• [The problem] Copy out the listing that follows, exactly, without its pictures.

++++ Input data ++++

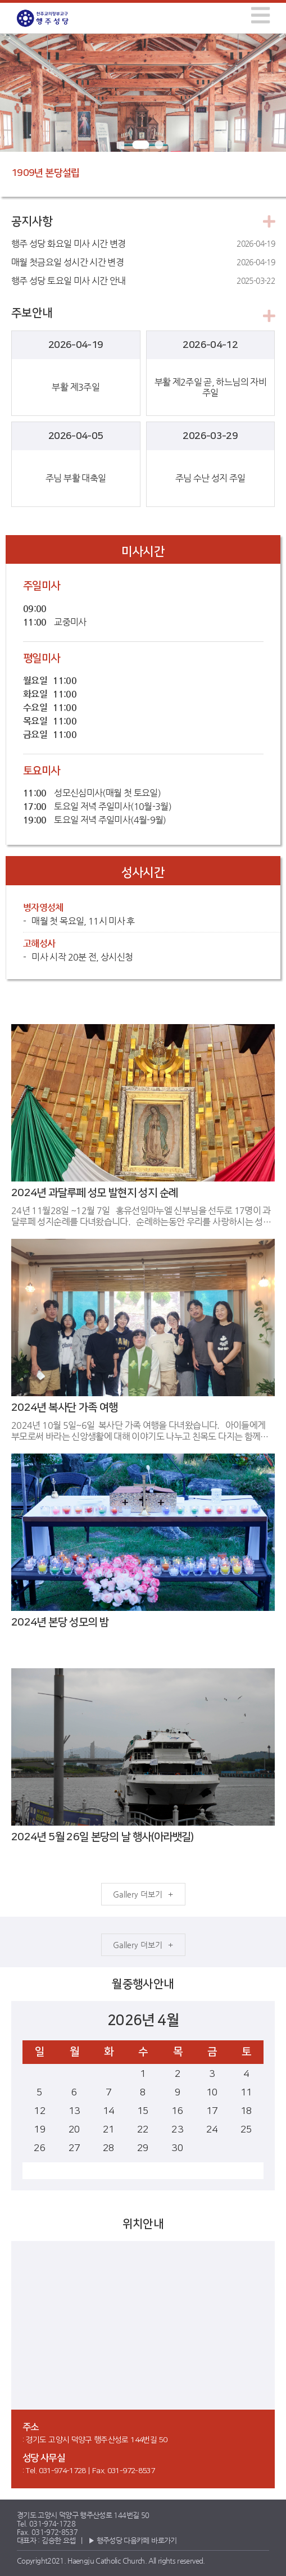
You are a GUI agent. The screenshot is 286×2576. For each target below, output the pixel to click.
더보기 (151, 1894)
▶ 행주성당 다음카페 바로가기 (132, 2540)
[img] (260, 15)
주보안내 (31, 313)
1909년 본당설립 (45, 172)
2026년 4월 (143, 2020)
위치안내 (143, 2224)
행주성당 (53, 18)
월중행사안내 (143, 1984)
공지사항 (31, 221)
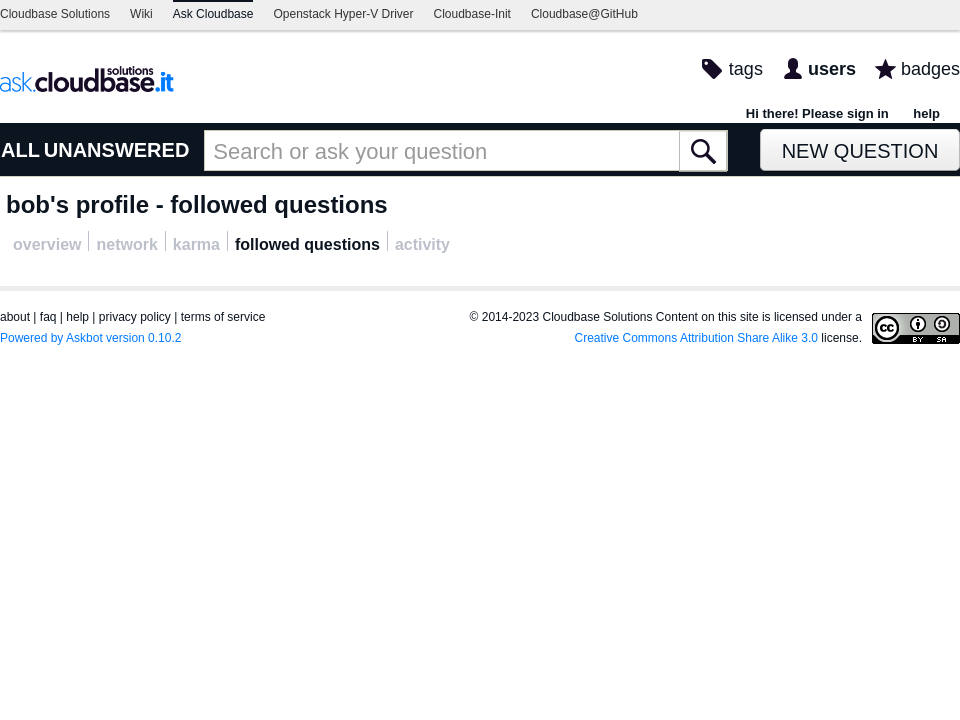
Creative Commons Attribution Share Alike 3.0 (696, 338)
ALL (20, 150)
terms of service (223, 317)
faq (48, 317)
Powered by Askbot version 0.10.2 (90, 338)
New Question (860, 151)
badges (930, 69)
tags (746, 69)
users (832, 69)
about (15, 317)
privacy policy (135, 317)
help (926, 113)
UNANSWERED (117, 150)
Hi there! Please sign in (817, 113)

++++

• [Solution below]
You are a GUI agent. The screenshot is 286×2576. For each target below, output the pixel to click.
더보기 (151, 1894)
▶ 행주성당 다음카페 바로가기 (132, 2540)
[img] (260, 15)
주보안내 (31, 313)
1909년 본당설립 (45, 172)
2026년 4월 (143, 2020)
위치안내 (143, 2224)
행주성당 (53, 18)
월중행사안내 (143, 1984)
공지사항 (31, 221)
Creative Commons Attribution Share Alike 3.0 (696, 338)
ALL (20, 150)
terms of service (223, 317)
faq (48, 317)
Powered by Askbot version 0.10.2 (90, 338)
New Question (860, 151)
badges (930, 69)
tags (746, 69)
users (832, 69)
about (15, 317)
privacy policy (135, 317)
help (926, 113)
UNANSWERED (117, 150)
Hi there! Please sign in (817, 113)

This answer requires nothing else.